私には現在生活を共にしている女性、いわゆる内縁の妻がおります。実は私には離婚歴があり、前妻は今も娘と共に横浜に住んでいるので、世間体もあって内縁の妻とは籍を入れていない状況です。私の身に万が一のことがあった時は、内縁の妻には相続権がありません。しかしながら内縁の妻は現在の生活の基盤を立て直すために非常に力を尽くしてくれたので、私の財産を渡したいという思いがあります。
そこで司法書士の先生に相談なのですが、遺言書を遺せば内縁の妻に財産を渡すことができるでしょうか。遺言書を作成する際の注意点などあれば併せて教えていただきたいです。(横浜)
内縁の奥様と相続人となるご息女の両名にとって不服のない内容を検討し、遺言書を作成しましょう。
ご相談者様のご相談内容から、推定相続人はご息女であり、婚姻関係にない内縁の奥様には相続権がないことになります。しかしながらご相談者様が生前のうちに遺言書を作成し「遺贈」の意思を主張しておけば、相続人ではない内縁の奥様にも財産を渡すことが可能となります。

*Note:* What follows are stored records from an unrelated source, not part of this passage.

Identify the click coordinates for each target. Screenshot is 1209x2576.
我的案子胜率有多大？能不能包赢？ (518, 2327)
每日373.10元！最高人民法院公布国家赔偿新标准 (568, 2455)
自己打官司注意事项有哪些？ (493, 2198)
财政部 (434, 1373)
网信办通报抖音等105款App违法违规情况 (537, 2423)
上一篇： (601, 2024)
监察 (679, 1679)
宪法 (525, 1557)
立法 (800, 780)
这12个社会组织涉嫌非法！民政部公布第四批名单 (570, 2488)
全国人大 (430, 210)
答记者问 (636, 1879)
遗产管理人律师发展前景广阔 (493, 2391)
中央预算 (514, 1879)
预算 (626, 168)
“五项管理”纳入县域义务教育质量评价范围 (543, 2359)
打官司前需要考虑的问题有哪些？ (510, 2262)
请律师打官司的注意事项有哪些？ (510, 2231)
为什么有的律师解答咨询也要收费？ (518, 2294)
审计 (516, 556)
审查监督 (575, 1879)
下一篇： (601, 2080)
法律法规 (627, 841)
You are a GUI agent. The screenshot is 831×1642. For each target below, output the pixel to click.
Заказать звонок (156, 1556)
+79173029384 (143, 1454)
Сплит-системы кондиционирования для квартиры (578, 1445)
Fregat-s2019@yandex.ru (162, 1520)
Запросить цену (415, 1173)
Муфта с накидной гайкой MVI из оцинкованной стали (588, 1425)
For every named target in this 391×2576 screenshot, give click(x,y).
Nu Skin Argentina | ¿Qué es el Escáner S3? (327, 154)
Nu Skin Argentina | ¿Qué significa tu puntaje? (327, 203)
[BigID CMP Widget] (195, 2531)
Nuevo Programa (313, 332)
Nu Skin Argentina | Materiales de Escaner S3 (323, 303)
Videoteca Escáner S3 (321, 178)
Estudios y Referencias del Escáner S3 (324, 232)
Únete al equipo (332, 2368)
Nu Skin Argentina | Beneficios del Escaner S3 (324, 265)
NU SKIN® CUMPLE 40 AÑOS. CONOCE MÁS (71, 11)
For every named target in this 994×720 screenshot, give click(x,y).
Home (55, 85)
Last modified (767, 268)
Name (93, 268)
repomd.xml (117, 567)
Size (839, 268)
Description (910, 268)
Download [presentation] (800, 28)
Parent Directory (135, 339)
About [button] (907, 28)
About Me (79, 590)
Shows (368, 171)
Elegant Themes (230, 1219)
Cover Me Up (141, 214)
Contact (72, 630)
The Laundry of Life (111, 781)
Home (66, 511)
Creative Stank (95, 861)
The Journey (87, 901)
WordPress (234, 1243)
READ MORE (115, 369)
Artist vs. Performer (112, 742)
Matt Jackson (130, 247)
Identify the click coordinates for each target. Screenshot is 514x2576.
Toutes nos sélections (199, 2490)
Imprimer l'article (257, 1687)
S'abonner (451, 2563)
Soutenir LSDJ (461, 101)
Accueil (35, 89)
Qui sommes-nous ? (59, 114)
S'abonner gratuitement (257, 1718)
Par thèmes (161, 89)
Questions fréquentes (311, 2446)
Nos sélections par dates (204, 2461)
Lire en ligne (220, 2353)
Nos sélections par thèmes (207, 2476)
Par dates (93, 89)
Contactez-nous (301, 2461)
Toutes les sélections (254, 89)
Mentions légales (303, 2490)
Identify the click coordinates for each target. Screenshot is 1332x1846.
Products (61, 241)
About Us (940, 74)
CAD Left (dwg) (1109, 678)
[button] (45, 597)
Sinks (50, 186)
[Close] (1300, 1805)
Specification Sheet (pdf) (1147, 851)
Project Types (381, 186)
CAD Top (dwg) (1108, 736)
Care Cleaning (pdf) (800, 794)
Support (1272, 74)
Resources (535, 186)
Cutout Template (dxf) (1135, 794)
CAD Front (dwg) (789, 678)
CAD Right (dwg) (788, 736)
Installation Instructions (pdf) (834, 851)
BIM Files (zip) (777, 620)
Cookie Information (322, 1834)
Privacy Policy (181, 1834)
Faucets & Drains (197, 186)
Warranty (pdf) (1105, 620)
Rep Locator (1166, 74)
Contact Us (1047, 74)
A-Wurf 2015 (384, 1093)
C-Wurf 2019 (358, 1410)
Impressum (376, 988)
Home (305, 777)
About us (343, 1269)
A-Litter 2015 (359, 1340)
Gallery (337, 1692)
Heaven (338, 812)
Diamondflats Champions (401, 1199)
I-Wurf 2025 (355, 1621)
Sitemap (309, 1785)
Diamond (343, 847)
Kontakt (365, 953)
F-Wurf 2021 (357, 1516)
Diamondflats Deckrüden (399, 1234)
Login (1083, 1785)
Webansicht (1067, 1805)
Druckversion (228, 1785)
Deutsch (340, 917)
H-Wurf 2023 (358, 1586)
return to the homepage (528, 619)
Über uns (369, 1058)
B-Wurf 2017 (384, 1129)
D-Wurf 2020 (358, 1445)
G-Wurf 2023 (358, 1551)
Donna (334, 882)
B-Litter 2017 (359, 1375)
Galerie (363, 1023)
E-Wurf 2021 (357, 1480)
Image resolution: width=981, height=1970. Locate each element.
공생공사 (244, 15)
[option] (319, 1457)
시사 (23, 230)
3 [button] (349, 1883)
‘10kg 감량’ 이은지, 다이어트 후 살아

このような場合におすすめなのが、公正証書遺言による遺言書の作成です。公正証書遺言は公証人が遺言者から遺言内容を聞き取ったうえで、法律で定められた形式に従って遺言書を作成しますので、ご自身で作成する自筆証書遺言よりも確実な遺言方法といえます。さらに遺言書の原本は公証役場内で保管されるため、第三者による遺言内容の改ざんを防ぐことができるうえ、紛失の心配もありません。
遺言の執行をより確実なものとするため、遺言書の中で遺言執行者を指定しておくこともおすすめです。遺言執行者は、遺言内容を確実に実現させるために相続手続きを進める権限を有しますので、信頼のおける方を指定しておけば、内縁の奥様が相続の際に困ることもなくなるでしょう。
遺言内容については、推定相続人であるご息女の遺留分にも配慮する必要があります。遺留分とは法律で守られた相続人が遺産を取得できる一定の割合のことです。「内縁の奥様に全財産を遺贈する」という内容を遺言書に遺してしまうと、ご息女の遺留分を侵害していることになってしまいます。最悪の場合、遺留分侵害額の請求のためにご息女と内縁の奥様の間で裁判沙汰になってしまう恐れもありますので、遺言内容で揉めることのないよう、遺産の分割方法については十分に検討しましょう。